Department of Cancer Genetics, Royal College of Surgeons in Ireland, York House, York Street, Dublin 2, Ireland.
BMC Cancer. 2011 Jan 25;11:33. doi: 10.1186/1471-2407-11-33.
Neuroblastoma is a paediatric cancer which originates from precursor cells of the sympathetic nervous system and accounts for 15% of childhood cancer mortalities. With regards to the role of miRNAs in neuroblastoma, miR-34a, mapping to a chromosome 1p36 region that is commonly deleted, has been found to act as a tumor suppressor through targeting of numerous genes associated with cell proliferation and apoptosis.
A synthetic miR-34a (or negative control) precursor molecule was transfected into NB1691luc and SK-N-ASluc neuroblastoma cells. Quantitative PCR was used to verify increased miR-34a levels in NB1691luc and SK-N-ASluc cell lines prior to in vitro and in vivo analysis. In vitro analysis of the effects of miR-34a over expression on cell growth, cell cycle and phosphoprotein activation in signal transduction pathways was performed. Neuroblastoma cells over expressing miR-34a were injected retroperitoneally into immunocompromised CB17-SCID mice and tumor burden was assessed over a 21 day period by measuring bioluminescence (photons/sec/cm²).

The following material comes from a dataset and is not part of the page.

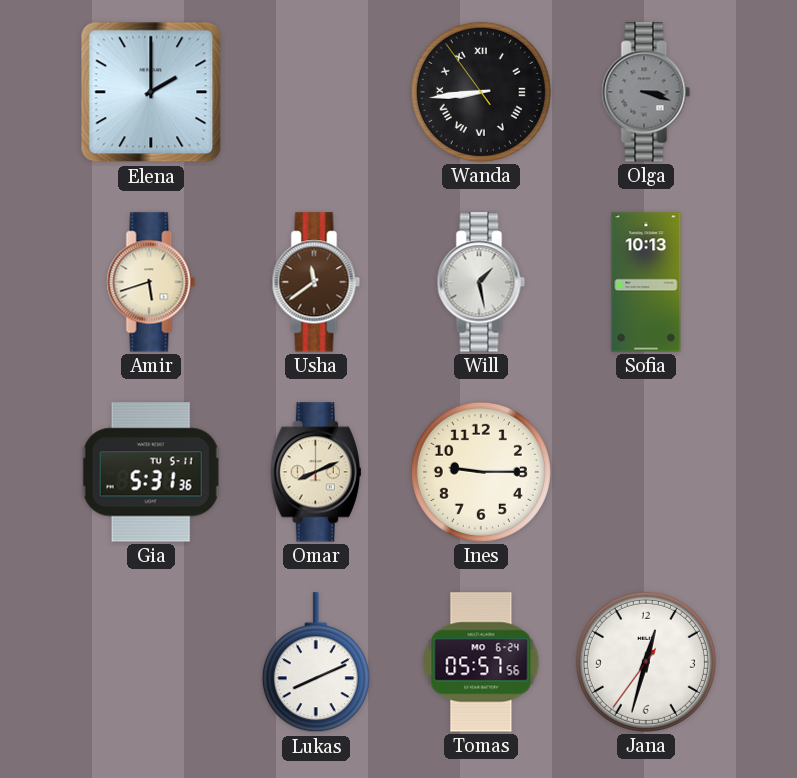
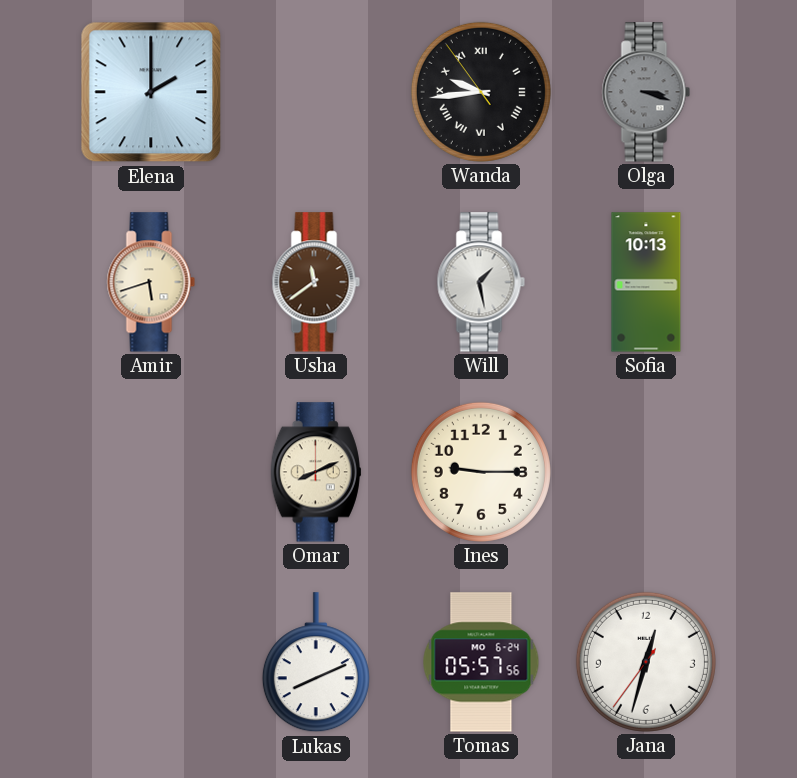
Wanda: 8:43 -> 9:43
Gia: 5:31 -> none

Over expression of miR-34a in both NB1691luc and SK-N-ASluc neuroblastoma cell lines led to a significant decrease in cell number relative to premiR-negative control treated cells over a 72 hour period. Flow cytometry results indicated that miR-34a induced cell cycle arrest and subsequent apoptosis activation. Phosphoprotein analysis highlighted key elements involved in signal transduction, whose activation was dysregulated as a result of miR-34a introduction into cells. As a potential mechanism of miR-34a action on phosphoprotein levels, we demonstrate that miR-34a over-expression results in a significant reduction of MAP3K9 mRNA and protein levels. Although MAP3K9 is a predicted target of miR-34a, direct targeting could not be validated with luciferase reporter assays. Despite this fact, any functional effects of reduced MAP3K9 expression as a result of miR-34a would be expected to be similar regardless of the mechanism involved. Most notably, in vivo studies showed that tumor growth was significantly repressed after exogenous miR-34a administration in retroperitoneal neuroblastoma tumors.
We demonstrate for the first time that miR-34a significantly reduces tumor growth in an in vivo orthotopic murine model of neuroblastoma and identified novel effects that miR-34a has on phospho-activation of key proteins involved with apoptosis.
神经母细胞瘤是一种起源于交感神经系统前体细胞的小儿癌症,占儿童癌症死亡率的 15%。在 miRNA 与神经母细胞瘤相关的作用方面,miR-34a 定位于染色体 1p36 区域,该区域通常缺失,已被发现通过靶向与细胞增殖和凋亡相关的众多基因作为肿瘤抑制因子发挥作用。
将合成的 miR-34a(或阴性对照)前体分子转染到 NB1691luc 和 SK-N-ASluc 神经母细胞瘤细胞中。在进行体外和体内分析之前,使用定量 PCR 验证 NB1691luc 和 SK-N-ASluc 细胞系中 miR-34a 水平的增加。进行体外分析,以研究 miR-34a 过表达对细胞生长、细胞周期和信号转导途径中磷酸化蛋白激活的影响。将过表达 miR-34a 的神经母细胞瘤细胞注入免疫缺陷型 CB17-SCID 小鼠的腹膜后,并通过测量生物发光(光子/秒/平方厘米)在 21 天的时间内评估肿瘤负担。
在 NB1691luc 和 SK-N-ASluc 神经母细胞瘤细胞系中过表达 miR-34a 导致细胞数量在 72 小时内相对于 premiR-阴性对照处理的细胞显著减少。流式细胞术结果表明,miR-34a 诱导细胞周期停滞和随后的细胞凋亡激活。磷酸化蛋白分析突出了信号转导中涉及的关键元件,其激活由于 miR-34a 引入细胞而失调。作为 miR-34a 对磷酸化蛋白水平作用的潜在机制,我们证明 miR-34a 过表达导致 MAP3K9 mRNA 和蛋白水平的显著降低。尽管 MAP3K9 是 miR-34a 的预测靶标,但不能通过荧光素酶报告基因测定验证直接靶向。尽管如此,由于 miR-34a 导致 MAP3K9 表达减少,任何功能影响都应该是相似的,而不管涉及的机制如何。值得注意的是,体内研究表明,在神经母细胞瘤腹膜后肿瘤中给予外源性 miR-34a 后,肿瘤生长明显受到抑制。
我们首次证明 miR-34a 显著降低神经母细胞瘤在体内原位小鼠模型中的肿瘤生长,并确定了 miR-34a 对涉及凋亡的关键磷酸化蛋白激活的新作用。